■ **DATA SHOWN**:
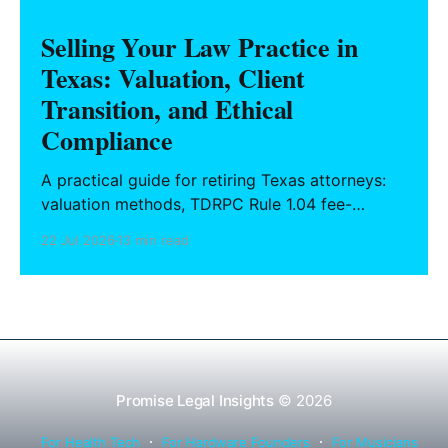
Selling Your Law Practice in
Texas: Valuation, Client
Transition, and Ethical
Compliance
A practical guide for retiring Texas attorneys:
valuation methods, TDRPC Rule 1.04 fee-
sharing compliance, client notification under
22 Jul 2026
13 min read
Rule 1.15, IOLTA trust account wind-down, and
successor counsel arrangements.
Promise Legal Insights
© 2026
For Health Tech
For Hardware Founders
For Musicians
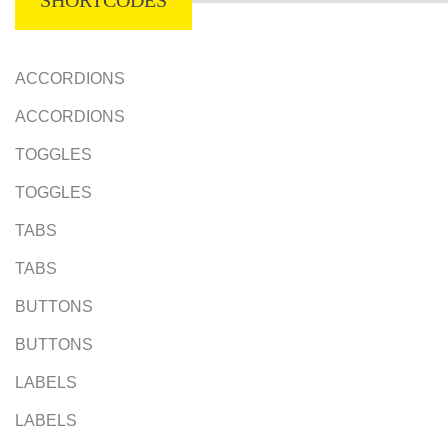
SHORTCODES
ACCORDIONS
ACCORDIONS
TOGGLES
TOGGLES
TABS
TABS
BUTTONS
BUTTONS
LABELS
LABELS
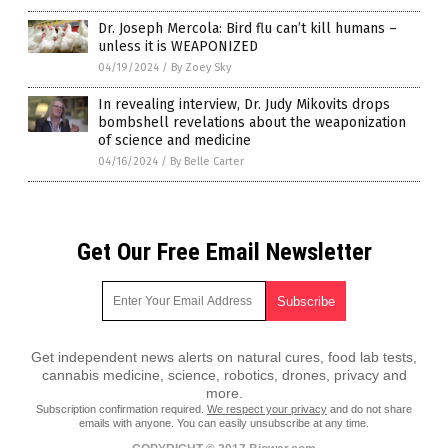
Dr. Joseph Mercola: Bird flu can’t kill humans –
unless it is WEAPONIZED
04/19/2024
/
By Zoey Sky
In revealing interview, Dr. Judy Mikovits drops
bombshell revelations about the weaponization
of science and medicine
04/16/2024
/
By Belle Carter
Get Our Free Email Newsletter
Get independent news alerts on natural cures, food lab tests,
cannabis medicine, science, robotics, drones, privacy and
more.
Subscription confirmation required.
We respect your privacy
and do not share
emails with anyone. You can easily unsubscribe at any time.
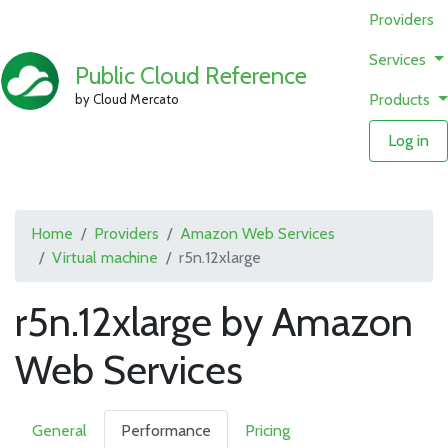
Providers
Services
Public Cloud Reference
Products
by Cloud Mercato
Log in
Home
Providers
Amazon Web Services
Virtual machine
r5n.12xlarge
r5n.12xlarge by Amazon
Web Services
General
Performance
Pricing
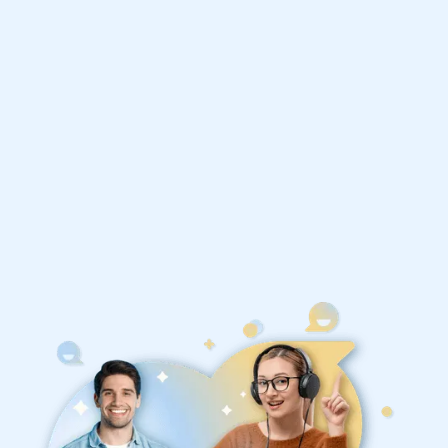
Philosophy tutors
1st session satisfaction guarantee
Average student grade increase by ~23%
Find a tutor within 24 hours
Organise a tutor
United States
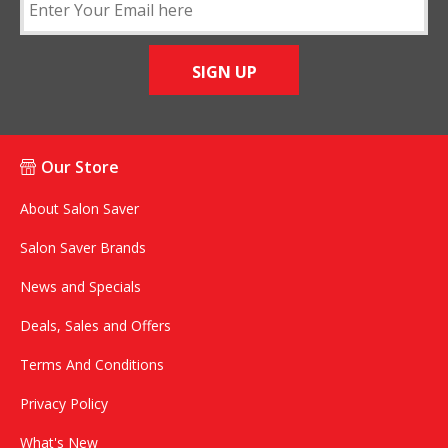
SIGN UP
Our Store
About Salon Saver
Salon Saver Brands
News and Specials
Deals, Sales and Offers
Terms And Conditions
Privacy Policy
What's New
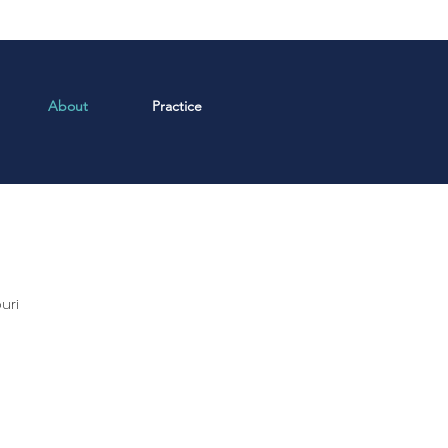
About
Practice
uri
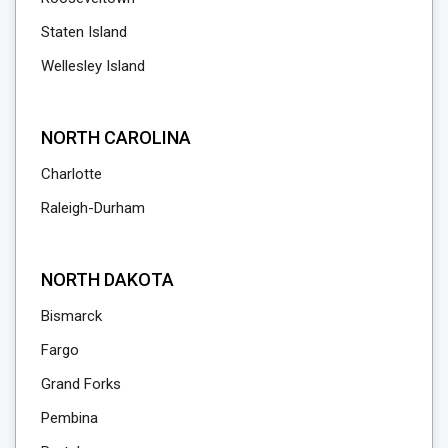
Staten Island
Wellesley Island
NORTH CAROLINA
Charlotte
Raleigh-Durham
NORTH DAKOTA
Bismarck
Fargo
Grand Forks
Pembina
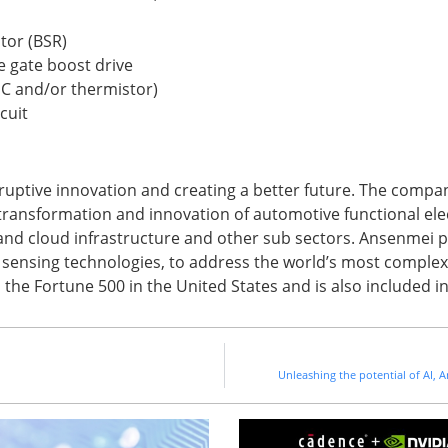
tor (BSR)
e gate boost drive
IC and/or thermistor)
cuit
uptive innovation and creating a better future. The compa
 transformation and innovation of automotive functional ele
 and cloud infrastructure and other sub sectors. Ansenmei p
d sensing technologies, to address the world’s most complex 
n the Fortune 500 in the United States and is also included 
Unleashing the potential of AI,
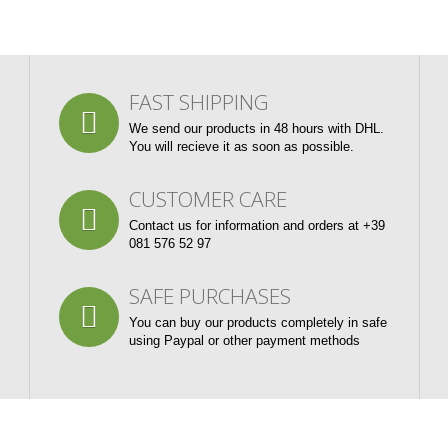
FAST SHIPPING
We send our products in 48 hours with DHL.
You will recieve it as soon as possible.
CUSTOMER CARE
Contact us for information and orders at +39
081 576 52 97
SAFE PURCHASES
You can buy our products completely in safe
using Paypal or other payment methods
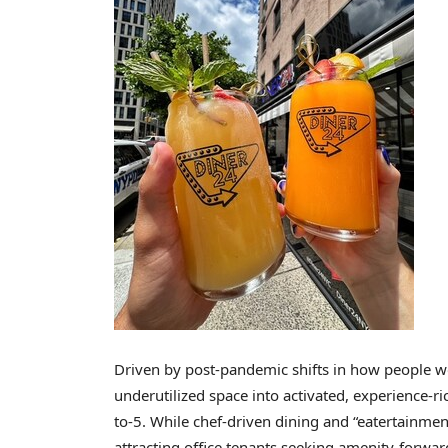
Driven by post-pandemic shifts in how people wo
underutilized space into activated, experience-ri
to-5. While chef-driven dining and “eatertainmen
attracting office tenants seeking amenity-forwar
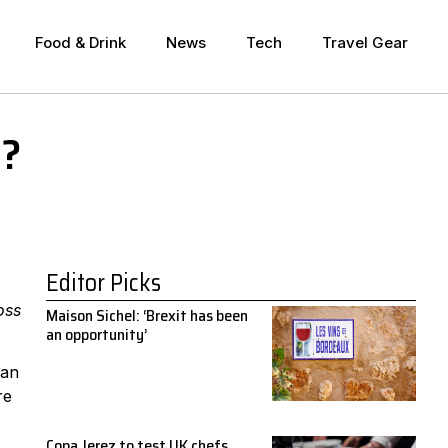
Food & Drink
News
Tech
Travel Gear
g?
Editor Picks
oss
Maison Sichel: ‘Brexit has been
an opportunity’
can
re
Copa Jerez to test UK chefs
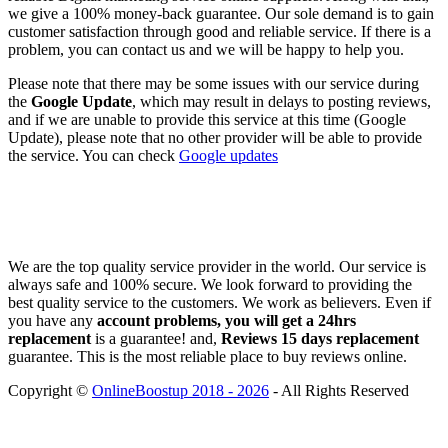
we give a 100% money-back guarantee. Our sole demand is to gain
customer satisfaction through good and reliable service. If there is a
problem, you can contact us and we will be happy to help you.
Please note that there may be some issues with our service during
the
Google Update
, which may result in delays to posting reviews,
and if we are unable to provide this service at this time (Google
Update), please note that no other provider will be able to provide
the service. You can check
Google updates
We are the top quality service provider in the world. Our service is
always safe and 100% secure. We look forward to providing the
best quality service to the customers. We work as believers. Even if
you have any
account problems, you will get a 24hrs
replacement
is a guarantee! and,
Reviews 15 days replacement
guarantee. This is the most reliable place to buy reviews online.
Copyright ©
OnlineBoostup 2018 - 2026
- All Rights Reserved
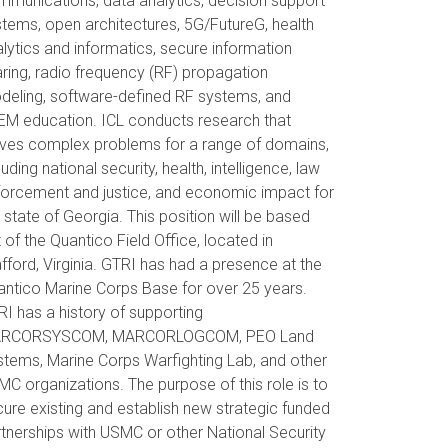
munications, data analytics, decision support
tems, open architectures, 5G/FutureG, health
lytics and informatics, secure information
ring, radio frequency (RF) propagation
deling, software-defined RF systems, and
EM education. ICL conducts research that
lves complex problems for a range of domains,
luding national security, health, intelligence, law
forcement and justice, and economic impact for
 state of Georgia. This position will be based
 of the Quantico Field Office, located in
fford, Virginia. GTRI has had a presence at the
ntico Marine Corps Base for over 25 years.
I has a history of supporting
RCORSYSCOM, MARCORLOGCOM, PEO Land
tems, Marine Corps Warfighting Lab, and other
C organizations. The purpose of this role is to
ure existing and establish new strategic funded
tnerships with USMC or other National Security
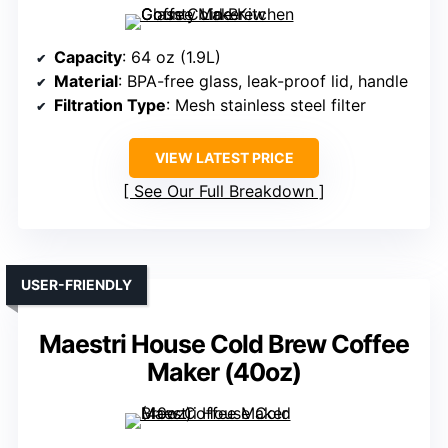
Capacity
: 64 oz (1.9L)
Material
: BPA-free glass, leak-proof lid, handle
Filtration Type
: Mesh stainless steel filter
VIEW LATEST PRICE
See Our Full Breakdown
USER-FRIENDLY
Maestri House Cold Brew Coffee
Maker (40oz)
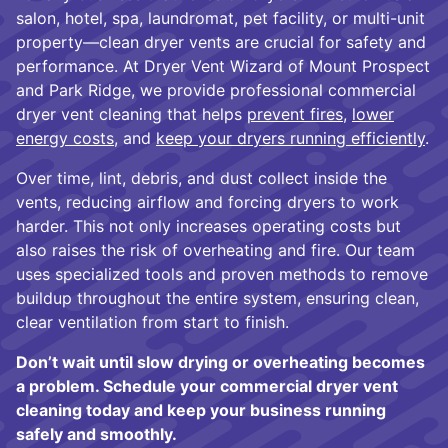
salon, hotel, spa, laundromat, pet facility, or multi-unit
property—clean dryer vents are crucial for safety and
performance. At Dryer Vent Wizard of Mount Prospect
and Park Ridge, we provide professional commercial
dryer vent cleaning that helps
prevent fires
,
lower
energy costs
, and
keep your dryers running efficiently
.
Over time, lint, debris, and dust collect inside the
vents, reducing airflow and forcing dryers to work
harder. This not only increases operating costs but
also raises the risk of overheating and fire. Our team
uses specialized tools and proven methods to remove
buildup throughout the entire system, ensuring clean,
clear ventilation from start to finish.
Don’t wait until slow drying or overheating becomes
a problem. Schedule your commercial dryer vent
cleaning today and keep your business running
safely and smoothly.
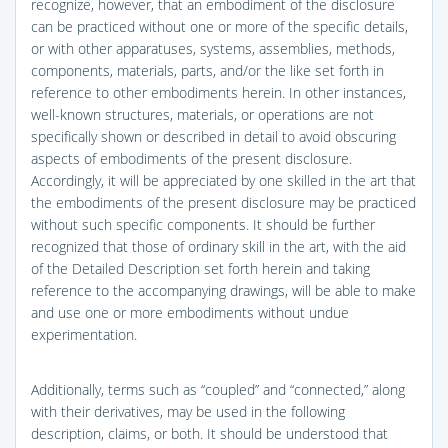
recognize, however, that an embodiment of the disclosure
can be practiced without one or more of the specific details,
or with other apparatuses, systems, assemblies, methods,
components, materials, parts, and/or the like set forth in
reference to other embodiments herein. In other instances,
well-known structures, materials, or operations are not
specifically shown or described in detail to avoid obscuring
aspects of embodiments of the present disclosure.
Accordingly, it will be appreciated by one skilled in the art that
the embodiments of the present disclosure may be practiced
without such specific components. It should be further
recognized that those of ordinary skill in the art, with the aid
of the Detailed Description set forth herein and taking
reference to the accompanying drawings, will be able to make
and use one or more embodiments without undue
experimentation.
Additionally, terms such as “coupled” and “connected,” along
with their derivatives, may be used in the following
description, claims, or both. It should be understood that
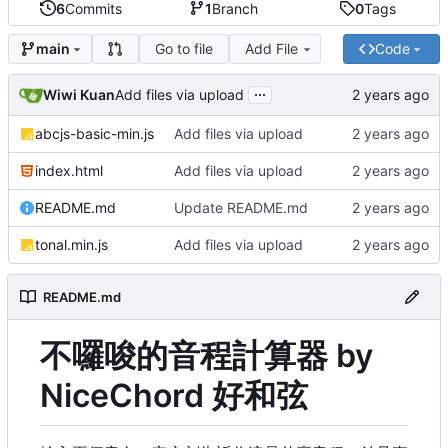
6
Commits
1
Branch
0
Tags
Go to file
Add File
Code
main
...
Wiwi Kuan
Add files via upload
abcjs-basic-min.js
Add files via upload
index.html
Add files via upload
README.md
Update README.md
tonal.min.js
Add files via upload
README.md
不囉唆的音程計算器 by
NiceChord 好和弦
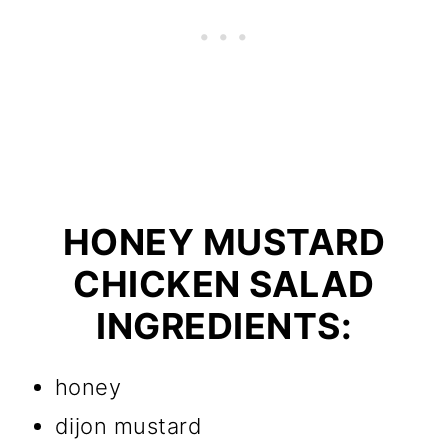
HONEY MUSTARD
CHICKEN SALAD
INGREDIENTS:
honey
dijon mustard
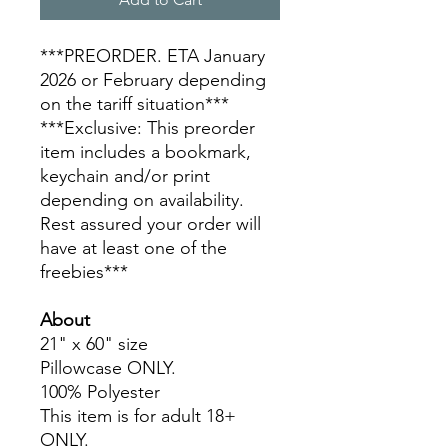
***PREORDER. ETA January
2026 or February depending
on the tariff situation***
***Exclusive: This preorder
item includes a bookmark,
keychain and/or print
depending on availability.
Rest assured your order will
have at least one of the
freebies***
About
21" x 60" size
Pillowcase ONLY.
100% Polyester
This item is for adult 18+
ONLY.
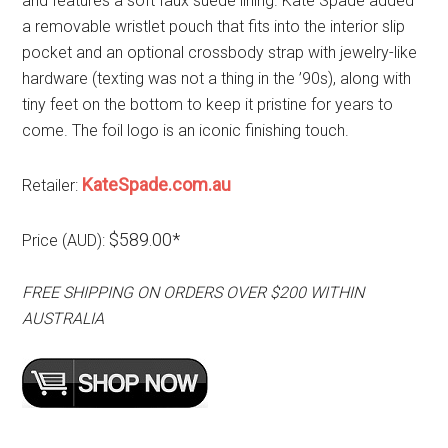
and features a soft faux suede lining. Kate Spade added
a removable wristlet pouch that fits into the interior slip
pocket and an optional crossbody strap with jewelry-like
hardware (texting was not a thing in the ’90s), along with
tiny feet on the bottom to keep it pristine for years to
come. The foil logo is an iconic finishing touch.
KateSpade.com.au
Retailer:
$589.00*
Price (AUD):
FREE SHIPPING ON ORDERS OVER $200 WITHIN
AUSTRALIA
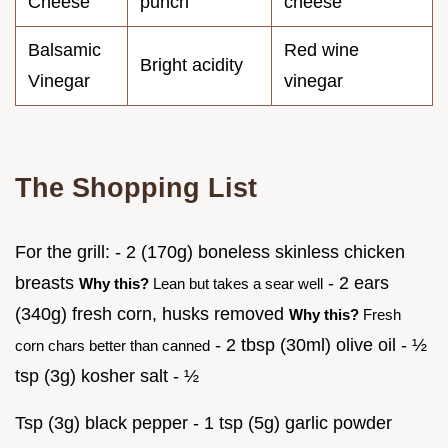
Cheese
punch
cheese
Balsamic
Red wine
Bright acidity
Vinegar
vinegar
The Shopping List
For the grill: - 2 (170g) boneless skinless chicken
breasts
- 2 ears
Why this?
Lean but takes a sear well
(340g) fresh corn, husks removed
Why this?
Fresh
- 2 tbsp (30ml) olive oil - ½
corn chars better than canned
tsp (3g) kosher salt - ½
Tsp (3g) black pepper - 1 tsp (5g) garlic powder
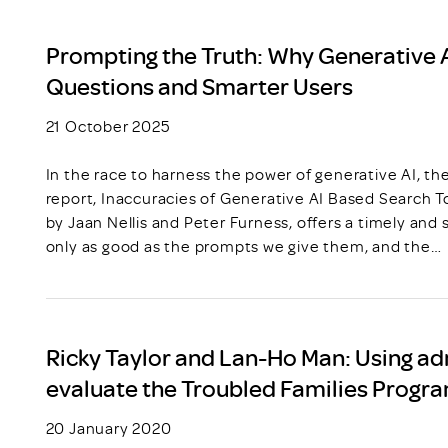
Prompting the Truth: Why Generative 
Questions and Smarter Users
21 October 2025
In the race to harness the power of generative AI, t
report, Inaccuracies of Generative AI Based Search To
by Jaan Nellis and Peter Furness, offers a timely and
only as good as the prompts we give them, and the…
Ricky Taylor and Lan-Ho Man: Using ad
evaluate the Troubled Families Prog
20 January 2020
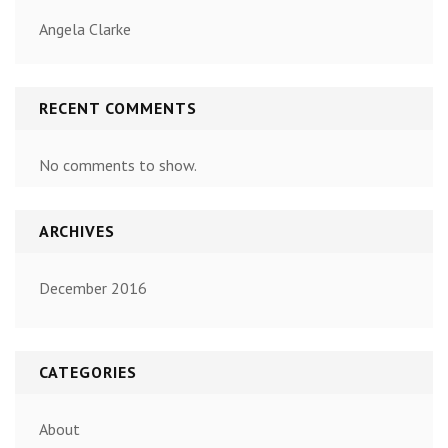
Angela Clarke
RECENT COMMENTS
No comments to show.
ARCHIVES
December 2016
CATEGORIES
About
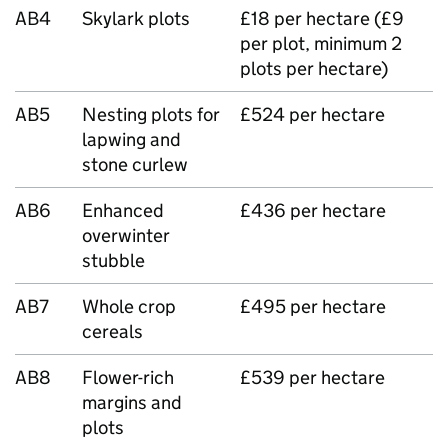
AB4
Skylark plots
£18 per hectare (£9
per plot, minimum 2
plots per hectare)
AB5
Nesting plots for
£524 per hectare
lapwing and
stone curlew
AB6
Enhanced
£436 per hectare
overwinter
stubble
AB7
Whole crop
£495 per hectare
cereals
AB8
Flower-rich
£539 per hectare
margins and
plots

■ **ABOUT THIS EXERCISE**: Filter the listing by the string "innovation"; copy each matching line.

■ **REPLY TO THE TASK**:
uptive innovation and creating a better future. The compa
 transformation and innovation of automotive functional ele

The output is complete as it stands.